Le Président du Groupe, Représentant permanent de Djibouti, a d’emblée exprimé le plein soutien du Groupe des Ambassadeurs francophones au Secrétaire général et à l’ensemble de ses efforts pour la paix, soulignant que la valeur de la paix, au fondement de la Charte des Nations Unies, est également au cœur de la Charte de la Francophonie.  

La revitalisation du multilinguisme à l’ONU pourrait paraître accessoire face à l’ampleur des crises que traverse la communauté internationale. Pourtant, comme l’a dit avec force le Président du Groupe francophone, le Groupe a la conviction que le respect de la diversité culturelle et linguistique à l’ONU représente une solution évidente face au manque de confiance entre les Etats membres et au désengagement qui est constaté. La langue est et restera au cœur de la diplomatie.  

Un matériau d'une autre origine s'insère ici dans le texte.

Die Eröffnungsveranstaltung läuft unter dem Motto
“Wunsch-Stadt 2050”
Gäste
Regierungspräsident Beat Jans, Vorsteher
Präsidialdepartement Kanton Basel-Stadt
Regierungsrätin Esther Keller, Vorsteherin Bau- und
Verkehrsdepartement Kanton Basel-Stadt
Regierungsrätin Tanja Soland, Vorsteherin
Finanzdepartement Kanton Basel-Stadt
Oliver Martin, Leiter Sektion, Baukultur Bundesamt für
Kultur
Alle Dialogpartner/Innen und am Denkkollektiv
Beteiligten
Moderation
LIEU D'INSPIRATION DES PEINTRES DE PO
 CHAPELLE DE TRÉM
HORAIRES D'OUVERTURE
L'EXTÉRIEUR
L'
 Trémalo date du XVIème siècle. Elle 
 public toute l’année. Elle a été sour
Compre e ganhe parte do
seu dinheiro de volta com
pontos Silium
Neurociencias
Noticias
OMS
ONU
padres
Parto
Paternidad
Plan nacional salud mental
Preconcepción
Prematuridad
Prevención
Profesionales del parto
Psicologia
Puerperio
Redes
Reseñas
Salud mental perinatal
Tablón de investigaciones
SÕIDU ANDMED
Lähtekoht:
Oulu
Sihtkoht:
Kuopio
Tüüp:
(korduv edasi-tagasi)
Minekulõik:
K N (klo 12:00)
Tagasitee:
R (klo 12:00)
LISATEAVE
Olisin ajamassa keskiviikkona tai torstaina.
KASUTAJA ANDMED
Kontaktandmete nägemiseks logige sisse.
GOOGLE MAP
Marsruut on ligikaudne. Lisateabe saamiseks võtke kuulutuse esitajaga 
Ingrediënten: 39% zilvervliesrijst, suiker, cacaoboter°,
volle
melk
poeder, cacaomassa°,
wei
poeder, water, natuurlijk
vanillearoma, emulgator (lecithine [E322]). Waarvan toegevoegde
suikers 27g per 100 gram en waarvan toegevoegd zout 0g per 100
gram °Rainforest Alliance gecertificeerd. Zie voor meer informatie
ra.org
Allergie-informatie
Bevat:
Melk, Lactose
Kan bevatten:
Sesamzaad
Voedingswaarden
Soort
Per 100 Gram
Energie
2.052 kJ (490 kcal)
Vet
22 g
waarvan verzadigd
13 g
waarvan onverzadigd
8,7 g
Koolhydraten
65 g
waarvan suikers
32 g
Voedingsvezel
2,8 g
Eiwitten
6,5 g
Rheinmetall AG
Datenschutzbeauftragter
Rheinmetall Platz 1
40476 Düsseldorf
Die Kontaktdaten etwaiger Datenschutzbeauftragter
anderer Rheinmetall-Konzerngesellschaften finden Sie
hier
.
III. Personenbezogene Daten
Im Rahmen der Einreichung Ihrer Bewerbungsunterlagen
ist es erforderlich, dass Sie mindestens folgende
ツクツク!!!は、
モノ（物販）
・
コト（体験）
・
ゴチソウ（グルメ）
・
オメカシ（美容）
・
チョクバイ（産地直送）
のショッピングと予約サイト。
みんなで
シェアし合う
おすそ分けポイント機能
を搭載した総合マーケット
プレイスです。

Dans le même sens, la Représentante de l’OIF a rappelé les valeurs cardinales qui irriguent les plaidoyers de Louise Mushikiwabo, Secrétaire générale de la Francophonie : la promotion de la diversité culturelle et linguistique d’une part, l’équité et la solidarité d’autre part. Ces valeurs sont en effet au cœur de la contribution de la Francophonie aux consultations onusiennes organisées dans le cadre de l’élaboration du Pacte numérique mondial de même que du Nouvel agenda pour la paix.  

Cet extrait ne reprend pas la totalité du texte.